Os brasileiros minimamente esclarecidos,
sem distinção de classe social, raça ou ideologia, mesmo aqueles hoje
arrependidos de nele terem votado, chegam à dolorosa conclusão de que o Brasil
não merecia Jair Bolsonaro.
Acontece que nós estamos tolhidos,
impossibilitados de fazer algo que reverta essa angustiante situação. Alguns
falam, outros escrevem, muitos vão às ruas, mas apenas um, absurdo dos
absurdos, apenas um tem o poder de dar encaminhamento à única solução possível:
tirá-lo do poder pela via constitucional do impeachment.
Parece, de forma muita nítida, estar
havendo uma cumplicidade entre os dois presidentes, o da Câmara e o da
República, que extrapola os limites da política. Claro, a manutenção do cargo é
o desiderato primeiro. Não se tem mais dúvida de que o Parlamento, hoje, está
muito mais propenso a discutir a questão do impeachment do que no passado
recente. Dessa forma, o risco de seu acolhimento é real.
No entanto, o compadrio entre ambos
ultrapassa as dimensões da cadeira presidencial e atinge os limites do estado
de liberdade do presidente. Manter a gaveta fechada com mais de cem pedidos,
agora com um último alentado e bem fundamentado pleito de impeachment,
representa uma flagrante tentativa de impedir a apreciação de uma série de
condutas não só representativas de crimes de responsabilidade, como de delitos
comuns.
Até ontem se imaginava que tais infrações
penais fossem basicamente contra a saúde pública. Mas o quadro mudou. Veio à
luz do dia uma série de ações previstas como criminosas pelo Código Penal e por
leis esparsas, que atingiram ou puseram em risco o erário e a coisa pública.
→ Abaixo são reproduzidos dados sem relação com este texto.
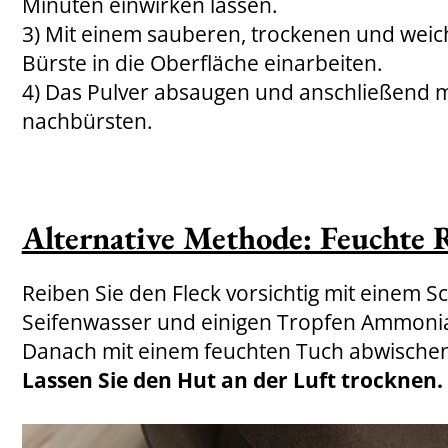
Minuten einwirken lassen.
3) Mit einem sauberen, trockenen und we
Bürste in die Oberfläche einarbeiten.
4) Das Pulver absaugen und anschließend m
nachbürsten.
Alternative Methode: Feuchte 
Reiben Sie den Fleck vorsichtig mit einem 
Seifenwasser und einigen Tropfen Ammoniak
Danach mit einem feuchten Tuch abwischen
Lassen Sie den Hut an der Luft trocknen.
Ações que, ademais, violam os princípios constitucionais que devem resguardar e
proteger a administração, como os da moralidade, impessoalidade, publicidade e
eficiência.
Portanto, o risco de perda do mandato
poderá atingir não só a sua posição de presidente da República, como também a
sua própria liberdade. Assim, o engavetamento está sendo visto até mesmo como
meio para sua proteção pessoal.
As suspeitas de prevaricação, corrupção e
outros crimes podem constituir campo fértil para que o impeachment seja
acolhido. É bem verdade que os delitos comuns não serão imputados no respectivo
procedimento, mas, com certeza, terão significativo peso e influência no
espírito dos julgadores, quando da avaliação que se fará sobre a manutenção ou
perda do mandato presidencial, em razão do cometimento de delitos de
responsabilidade.
Sr. presidente da Câmara, salve-se de uma
mácula que com certeza será indelével. Não apoie um governo que não valoriza a
vida, pois não se sensibiliza com a morte. Que instiga manifestações
antipatrióticas e estimula a violência e a utilização de armas. Não se curve a
um governo investigado pela prática de uma corrupção especialmente abominável,
pois provoca a morte. A sua fidelidade ao atual presidente representa um ato de
infidelidade aos interesses superiores da Nação brasileira.
Não se deixe confundir com os áulicos que, embora próximos do poder, por conivência ou omissão, instigam e estimulam as más condutas ou nada fazem, quando poderiam aconselhar, criticar ou alertar. Não passe para a História como cúmplice do pior governo da República. Não deixe que a sua omissão seja vista como uma recompensa pelo apoio que lhe foi dado para alcançar a presidência da Câmara.